Excerpted data ->
___

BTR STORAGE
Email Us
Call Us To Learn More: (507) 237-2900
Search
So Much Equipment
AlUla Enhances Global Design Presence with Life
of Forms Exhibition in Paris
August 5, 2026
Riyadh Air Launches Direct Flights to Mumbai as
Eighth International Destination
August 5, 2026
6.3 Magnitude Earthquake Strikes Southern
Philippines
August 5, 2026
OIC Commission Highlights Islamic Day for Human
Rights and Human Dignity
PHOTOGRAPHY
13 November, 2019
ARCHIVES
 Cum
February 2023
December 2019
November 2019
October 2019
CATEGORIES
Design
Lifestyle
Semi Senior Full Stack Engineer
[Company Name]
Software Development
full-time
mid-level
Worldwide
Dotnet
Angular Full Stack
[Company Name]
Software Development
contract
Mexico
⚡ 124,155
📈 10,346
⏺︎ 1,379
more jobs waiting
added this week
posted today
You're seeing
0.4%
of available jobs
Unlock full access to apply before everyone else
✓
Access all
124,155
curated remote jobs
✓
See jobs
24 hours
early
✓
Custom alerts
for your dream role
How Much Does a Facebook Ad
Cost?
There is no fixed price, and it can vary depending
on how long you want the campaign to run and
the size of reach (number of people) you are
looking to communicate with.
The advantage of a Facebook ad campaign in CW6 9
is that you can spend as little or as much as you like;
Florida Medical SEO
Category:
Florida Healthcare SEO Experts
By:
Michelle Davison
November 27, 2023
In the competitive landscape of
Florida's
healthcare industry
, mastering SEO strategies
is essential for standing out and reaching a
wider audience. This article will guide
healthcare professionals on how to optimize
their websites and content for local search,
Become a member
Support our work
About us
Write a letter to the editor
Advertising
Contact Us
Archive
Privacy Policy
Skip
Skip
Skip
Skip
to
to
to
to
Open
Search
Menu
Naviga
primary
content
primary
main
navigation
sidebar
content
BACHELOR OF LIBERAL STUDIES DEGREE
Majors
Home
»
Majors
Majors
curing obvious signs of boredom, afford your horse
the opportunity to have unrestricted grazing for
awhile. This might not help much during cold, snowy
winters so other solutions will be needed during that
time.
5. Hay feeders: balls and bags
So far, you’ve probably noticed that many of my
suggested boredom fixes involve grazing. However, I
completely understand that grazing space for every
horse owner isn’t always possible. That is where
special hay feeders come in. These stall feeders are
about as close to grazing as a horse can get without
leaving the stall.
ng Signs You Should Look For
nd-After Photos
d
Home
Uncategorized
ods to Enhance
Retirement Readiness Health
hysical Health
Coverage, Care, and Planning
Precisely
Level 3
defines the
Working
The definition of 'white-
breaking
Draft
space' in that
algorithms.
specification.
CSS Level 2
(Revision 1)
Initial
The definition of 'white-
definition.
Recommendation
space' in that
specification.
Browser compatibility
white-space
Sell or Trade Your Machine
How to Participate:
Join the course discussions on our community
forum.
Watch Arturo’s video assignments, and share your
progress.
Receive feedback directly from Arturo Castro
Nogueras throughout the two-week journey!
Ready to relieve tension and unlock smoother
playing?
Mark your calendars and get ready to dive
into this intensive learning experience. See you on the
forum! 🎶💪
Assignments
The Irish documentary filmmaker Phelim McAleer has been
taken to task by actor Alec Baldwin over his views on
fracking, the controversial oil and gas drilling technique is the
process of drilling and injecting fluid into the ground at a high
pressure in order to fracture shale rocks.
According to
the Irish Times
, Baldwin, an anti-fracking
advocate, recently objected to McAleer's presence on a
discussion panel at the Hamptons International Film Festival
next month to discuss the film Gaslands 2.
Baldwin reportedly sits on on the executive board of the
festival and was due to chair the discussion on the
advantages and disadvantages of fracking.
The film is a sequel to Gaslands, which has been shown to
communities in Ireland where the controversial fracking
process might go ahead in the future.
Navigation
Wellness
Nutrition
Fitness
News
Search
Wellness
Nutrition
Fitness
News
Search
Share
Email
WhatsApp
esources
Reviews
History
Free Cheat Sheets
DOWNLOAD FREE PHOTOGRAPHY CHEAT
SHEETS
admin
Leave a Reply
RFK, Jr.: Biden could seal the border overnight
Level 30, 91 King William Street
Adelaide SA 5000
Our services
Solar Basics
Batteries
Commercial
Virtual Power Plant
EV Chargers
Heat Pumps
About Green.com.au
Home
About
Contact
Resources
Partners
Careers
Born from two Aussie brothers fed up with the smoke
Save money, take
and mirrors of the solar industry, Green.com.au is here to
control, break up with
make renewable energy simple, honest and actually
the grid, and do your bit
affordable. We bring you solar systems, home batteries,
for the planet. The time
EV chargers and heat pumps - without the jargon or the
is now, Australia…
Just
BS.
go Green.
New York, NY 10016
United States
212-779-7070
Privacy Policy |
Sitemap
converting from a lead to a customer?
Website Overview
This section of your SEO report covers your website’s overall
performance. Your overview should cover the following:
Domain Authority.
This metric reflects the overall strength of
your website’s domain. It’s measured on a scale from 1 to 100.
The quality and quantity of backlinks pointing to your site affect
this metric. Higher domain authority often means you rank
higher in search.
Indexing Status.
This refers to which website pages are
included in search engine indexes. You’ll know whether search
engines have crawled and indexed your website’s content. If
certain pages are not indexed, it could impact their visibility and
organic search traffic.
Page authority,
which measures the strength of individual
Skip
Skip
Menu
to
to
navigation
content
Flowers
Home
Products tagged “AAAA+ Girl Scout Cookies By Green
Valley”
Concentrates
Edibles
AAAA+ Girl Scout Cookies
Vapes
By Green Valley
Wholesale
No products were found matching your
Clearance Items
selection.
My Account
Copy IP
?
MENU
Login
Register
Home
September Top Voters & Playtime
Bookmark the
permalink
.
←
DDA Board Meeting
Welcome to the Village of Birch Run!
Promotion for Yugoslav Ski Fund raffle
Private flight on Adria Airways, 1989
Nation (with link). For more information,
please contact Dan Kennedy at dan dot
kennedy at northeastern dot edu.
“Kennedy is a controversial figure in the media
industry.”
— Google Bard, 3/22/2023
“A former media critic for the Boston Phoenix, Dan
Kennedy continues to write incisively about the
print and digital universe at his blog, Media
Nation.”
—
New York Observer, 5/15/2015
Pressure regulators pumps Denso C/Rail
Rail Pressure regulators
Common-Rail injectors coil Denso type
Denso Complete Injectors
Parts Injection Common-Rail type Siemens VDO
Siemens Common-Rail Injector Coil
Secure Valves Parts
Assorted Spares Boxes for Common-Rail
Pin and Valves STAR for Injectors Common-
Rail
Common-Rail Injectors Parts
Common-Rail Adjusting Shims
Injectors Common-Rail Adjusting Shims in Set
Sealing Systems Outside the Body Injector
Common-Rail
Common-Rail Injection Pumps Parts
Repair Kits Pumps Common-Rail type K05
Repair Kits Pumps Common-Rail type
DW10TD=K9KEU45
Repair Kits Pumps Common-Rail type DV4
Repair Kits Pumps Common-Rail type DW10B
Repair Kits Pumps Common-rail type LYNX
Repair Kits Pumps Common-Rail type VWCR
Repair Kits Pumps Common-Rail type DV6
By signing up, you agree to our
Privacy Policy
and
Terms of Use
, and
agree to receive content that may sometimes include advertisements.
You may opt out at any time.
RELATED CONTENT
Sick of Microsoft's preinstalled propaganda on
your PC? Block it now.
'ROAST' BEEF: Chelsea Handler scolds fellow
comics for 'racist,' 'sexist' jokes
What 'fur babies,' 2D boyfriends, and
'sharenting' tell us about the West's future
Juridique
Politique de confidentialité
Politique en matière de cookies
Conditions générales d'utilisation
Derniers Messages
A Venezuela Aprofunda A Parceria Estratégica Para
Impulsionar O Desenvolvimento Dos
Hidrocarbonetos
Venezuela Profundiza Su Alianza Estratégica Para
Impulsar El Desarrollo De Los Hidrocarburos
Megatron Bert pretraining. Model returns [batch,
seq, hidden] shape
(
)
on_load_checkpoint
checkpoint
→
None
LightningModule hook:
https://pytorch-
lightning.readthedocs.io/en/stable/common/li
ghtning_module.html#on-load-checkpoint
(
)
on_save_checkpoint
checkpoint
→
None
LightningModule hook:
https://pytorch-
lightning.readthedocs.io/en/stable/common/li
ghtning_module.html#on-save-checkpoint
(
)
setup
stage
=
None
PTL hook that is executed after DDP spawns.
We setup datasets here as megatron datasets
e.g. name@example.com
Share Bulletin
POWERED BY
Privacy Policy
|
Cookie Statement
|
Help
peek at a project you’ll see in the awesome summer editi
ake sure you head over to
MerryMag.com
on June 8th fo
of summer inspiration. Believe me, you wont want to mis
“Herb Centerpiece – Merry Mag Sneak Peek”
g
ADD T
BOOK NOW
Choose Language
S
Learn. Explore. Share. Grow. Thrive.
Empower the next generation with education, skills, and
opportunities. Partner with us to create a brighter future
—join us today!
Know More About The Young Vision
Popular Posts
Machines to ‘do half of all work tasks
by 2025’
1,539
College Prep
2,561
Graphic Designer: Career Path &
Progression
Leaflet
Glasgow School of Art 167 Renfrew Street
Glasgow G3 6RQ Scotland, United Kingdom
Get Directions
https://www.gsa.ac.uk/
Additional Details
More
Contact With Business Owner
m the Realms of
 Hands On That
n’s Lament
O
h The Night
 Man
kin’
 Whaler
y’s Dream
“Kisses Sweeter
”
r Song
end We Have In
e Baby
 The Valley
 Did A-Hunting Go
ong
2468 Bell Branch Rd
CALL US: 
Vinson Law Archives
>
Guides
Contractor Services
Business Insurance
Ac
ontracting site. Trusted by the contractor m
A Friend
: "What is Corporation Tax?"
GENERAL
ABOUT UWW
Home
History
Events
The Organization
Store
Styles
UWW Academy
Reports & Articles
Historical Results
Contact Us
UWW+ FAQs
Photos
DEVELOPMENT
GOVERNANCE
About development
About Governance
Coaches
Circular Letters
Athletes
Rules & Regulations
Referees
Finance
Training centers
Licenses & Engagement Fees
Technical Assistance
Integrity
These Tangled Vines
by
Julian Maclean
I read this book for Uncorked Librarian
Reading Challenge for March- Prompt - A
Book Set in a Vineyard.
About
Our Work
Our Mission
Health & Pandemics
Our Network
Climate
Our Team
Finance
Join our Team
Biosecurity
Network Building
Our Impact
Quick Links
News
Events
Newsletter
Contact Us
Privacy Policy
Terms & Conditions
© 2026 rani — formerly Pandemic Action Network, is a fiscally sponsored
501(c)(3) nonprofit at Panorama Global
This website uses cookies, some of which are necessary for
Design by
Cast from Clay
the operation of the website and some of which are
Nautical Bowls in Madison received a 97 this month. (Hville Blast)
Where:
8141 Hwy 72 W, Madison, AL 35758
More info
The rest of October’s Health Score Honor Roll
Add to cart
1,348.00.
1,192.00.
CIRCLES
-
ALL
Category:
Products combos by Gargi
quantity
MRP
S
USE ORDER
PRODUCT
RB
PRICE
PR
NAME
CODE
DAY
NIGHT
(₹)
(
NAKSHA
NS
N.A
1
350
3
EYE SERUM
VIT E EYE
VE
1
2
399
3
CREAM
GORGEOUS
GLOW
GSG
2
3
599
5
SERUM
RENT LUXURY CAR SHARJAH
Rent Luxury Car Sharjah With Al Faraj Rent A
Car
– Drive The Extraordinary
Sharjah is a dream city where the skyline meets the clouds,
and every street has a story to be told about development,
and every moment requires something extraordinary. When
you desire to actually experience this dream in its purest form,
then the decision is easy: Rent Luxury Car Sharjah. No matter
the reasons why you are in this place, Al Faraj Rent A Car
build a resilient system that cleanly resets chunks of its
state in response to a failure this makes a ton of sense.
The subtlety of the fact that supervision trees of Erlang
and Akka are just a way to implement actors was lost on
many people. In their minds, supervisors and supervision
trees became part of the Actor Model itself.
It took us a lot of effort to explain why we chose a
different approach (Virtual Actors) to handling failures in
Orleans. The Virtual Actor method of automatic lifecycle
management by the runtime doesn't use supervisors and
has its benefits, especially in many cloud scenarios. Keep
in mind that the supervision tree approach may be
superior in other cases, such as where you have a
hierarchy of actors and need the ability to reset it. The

___

Instructions for the task ->
Copy verbatim, from the listing above, each line from the one containing "Bookmark the" down to the one containing "Megatron Bert pretraining.", inclusive.

Expected answer ->
Bookmark the
permalink
.
←
DDA Board Meeting
Welcome to the Village of Birch Run!
Promotion for Yugoslav Ski Fund raffle
Private flight on Adria Airways, 1989
Nation (with link). For more information,
please contact Dan Kennedy at dan dot
kennedy at northeastern dot edu.
“Kennedy is a controversial figure in the media
industry.”
— Google Bard, 3/22/2023
“A former media critic for the Boston Phoenix, Dan
Kennedy continues to write incisively about the
print and digital universe at his blog, Media
Nation.”
—
New York Observer, 5/15/2015
Pressure regulators pumps Denso C/Rail
Rail Pressure regulators
Common-Rail injectors coil Denso type
Denso Complete Injectors
Parts Injection Common-Rail type Siemens VDO
Siemens Common-Rail Injector Coil
Secure Valves Parts
Assorted Spares Boxes for Common-Rail
Pin and Valves STAR for Injectors Common-
Rail
Common-Rail Injectors Parts
Common-Rail Adjusting Shims
Injectors Common-Rail Adjusting Shims in Set
Sealing Systems Outside the Body Injector
Common-Rail
Common-Rail Injection Pumps Parts
Repair Kits Pumps Common-Rail type K05
Repair Kits Pumps Common-Rail type
DW10TD=K9KEU45
Repair Kits Pumps Common-Rail type DV4
Repair Kits Pumps Common-Rail type DW10B
Repair Kits Pumps Common-rail type LYNX
Repair Kits Pumps Common-Rail type VWCR
Repair Kits Pumps Common-Rail type DV6
By signing up, you agree to our
Privacy Policy
and
Terms of Use
, and
agree to receive content that may sometimes include advertisements.
You may opt out at any time.
RELATED CONTENT
Sick of Microsoft's preinstalled propaganda on
your PC? Block it now.
'ROAST' BEEF: Chelsea Handler scolds fellow
comics for 'racist,' 'sexist' jokes
What 'fur babies,' 2D boyfriends, and
'sharenting' tell us about the West's future
Juridique
Politique de confidentialité
Politique en matière de cookies
Conditions générales d'utilisation
Derniers Messages
A Venezuela Aprofunda A Parceria Estratégica Para
Impulsionar O Desenvolvimento Dos
Hidrocarbonetos
Venezuela Profundiza Su Alianza Estratégica Para
Impulsar El Desarrollo De Los Hidrocarburos
Megatron Bert pretraining. Model returns [batch,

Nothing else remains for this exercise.